Sanat hayatının 50’nci yılını kutlayan ressam Mustafa Ayaz’ın eserleri 24 Eylül – 3 Kasım tarihleri arasında İş Sanat Kibele Galerisi’nde sanatseverleri bekliyor. Sanatın kendisi için bir tutku olduğunu ifade eden Ayaz’ın retrospektifine bakınca zamanla farklı anlayışlara yönlendiğini görmek mümkün. Aynı zamanda Mustafa Ayaz Müzesi’nin de kurucusu olan sanatçı ile Ankara’da bir araya gelip sanat yolculuğunu konuştuk.

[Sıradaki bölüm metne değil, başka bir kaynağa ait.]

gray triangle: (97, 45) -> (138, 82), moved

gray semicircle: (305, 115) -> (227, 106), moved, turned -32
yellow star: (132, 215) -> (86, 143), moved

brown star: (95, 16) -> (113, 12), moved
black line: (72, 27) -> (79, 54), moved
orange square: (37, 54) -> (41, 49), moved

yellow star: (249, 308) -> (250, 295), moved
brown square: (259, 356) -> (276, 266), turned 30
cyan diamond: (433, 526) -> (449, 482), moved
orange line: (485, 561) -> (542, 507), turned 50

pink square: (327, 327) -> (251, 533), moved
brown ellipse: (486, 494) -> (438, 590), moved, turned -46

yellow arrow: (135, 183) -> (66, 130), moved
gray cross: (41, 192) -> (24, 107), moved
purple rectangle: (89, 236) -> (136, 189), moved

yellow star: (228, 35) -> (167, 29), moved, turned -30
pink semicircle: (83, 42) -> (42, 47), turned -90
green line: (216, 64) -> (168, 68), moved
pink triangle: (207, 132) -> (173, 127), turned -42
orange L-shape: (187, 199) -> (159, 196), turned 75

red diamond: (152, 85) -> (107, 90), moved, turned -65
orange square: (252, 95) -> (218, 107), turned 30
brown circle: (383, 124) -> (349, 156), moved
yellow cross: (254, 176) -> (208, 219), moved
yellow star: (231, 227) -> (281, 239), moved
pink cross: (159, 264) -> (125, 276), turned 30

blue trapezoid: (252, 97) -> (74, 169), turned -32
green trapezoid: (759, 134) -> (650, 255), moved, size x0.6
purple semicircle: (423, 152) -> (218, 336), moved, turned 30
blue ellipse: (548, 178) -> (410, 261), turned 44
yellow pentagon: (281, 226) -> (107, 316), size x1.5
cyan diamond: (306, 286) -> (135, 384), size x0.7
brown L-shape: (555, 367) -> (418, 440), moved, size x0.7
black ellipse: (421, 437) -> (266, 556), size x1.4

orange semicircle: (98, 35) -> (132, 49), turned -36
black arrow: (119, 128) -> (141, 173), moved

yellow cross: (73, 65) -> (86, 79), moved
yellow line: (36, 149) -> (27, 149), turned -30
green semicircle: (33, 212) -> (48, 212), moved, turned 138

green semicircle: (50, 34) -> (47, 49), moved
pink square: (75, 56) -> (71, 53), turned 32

► Resme olan ilginizi ilk nasıl ortaya çıktı?
Ben Köy Enstitüleri’ne girdiğim zaman baya yaşlıydım çünkü ilkokula 12 yaşında başladım. Ben üçüncü sınıftayken bir okuma parçası vardı Osman Kaptan diye. Türkçe dersine de okul müdürü geliyordu. Çok sert bir hocaydı ve mutlaka o ödevleri yapmamız lazımdı. Soruda diyordu ki Osman Kaptan’ı tanımlandığı gibi, içinizden güzel resim yapan varsa çizsin. Ben çizdim kartona kütüphanenin önüne koydum. Sonra hoca geldi baktı “Bu resmi kim yaptı” dedi. “Ben yaptım” dedim korkarak, acaba düşündüm yanlış mı yaptım. O da dedi “Seni Çapa’ya gönderelim”. Çapa nedir bilmiyoruz. Daha sonra çalıştık ettik İstanbul Öğretmen Okulu resmi kazandık. Yani Osman Kaptan’dı beni o resme zorlayan. Osman Kaptan olmasaydı belki de ben ressam değil de mühendislik bölümünü bitirip matematik profesörü olurdum.

► Sanat hayatınıza ilk başladığınız haliniz ile şimdiki haliniz arasındaki ne farklar var?
Korkunç bir fark var. Ben sizin yaşınızdayken farklı bir kişiydim. Gençtim. Ama şimdi gelmişim 80 yaşına. Benim fizyonomim, yaşım her şey değişti. Sanatçı samimi olmak zorunda ama şu anki toplumumuzda samimi olmayıp sıradan işler yapanlar var. Ben ilk resme başladığımda Erzurum’daydım. Küçük kitaplar yaptım. Figüratif şeyler yapıyordum. Şu an konuşurken ben de yaşlanıyorum, siz de yaşlanıyorsunuz bilimsel olarak. Ama biz bunu bu gözler ve bu beyinle fark edemiyoruz. Ama milim milim yaşlanıyoruz. Resimde de bu böyle oluyor. Erzurum’da portre çalışmasıyken sonra İstanbul’a gelince orada hocaların da etkisiyle figüratif ve biraz soyut bir tarz çıktı ortaya. Ondan sonra Gazi’de benim hocam Adnan Turani’ydi. O soyut resimler yapıyordu. Almanya’dan yeni gelmiş genç heyecanlı bir hocaydı. Ben onun etkisiyle soyut resimler yapmaya başladım. Sonradan asistanlık dönemimde yavaş yavaş bir perdenin arkasından bir şeyler görünür gibi bende figürler belirmeye başladı. Artık hocanın etkisinden ayrılmaya başladım. Bu küçük bir çocuğun annesinin babasının terbiyesi altında büyümesine benzer. Bütün eylemlerini o anne ve babanın yönlendirmesiyle yapar.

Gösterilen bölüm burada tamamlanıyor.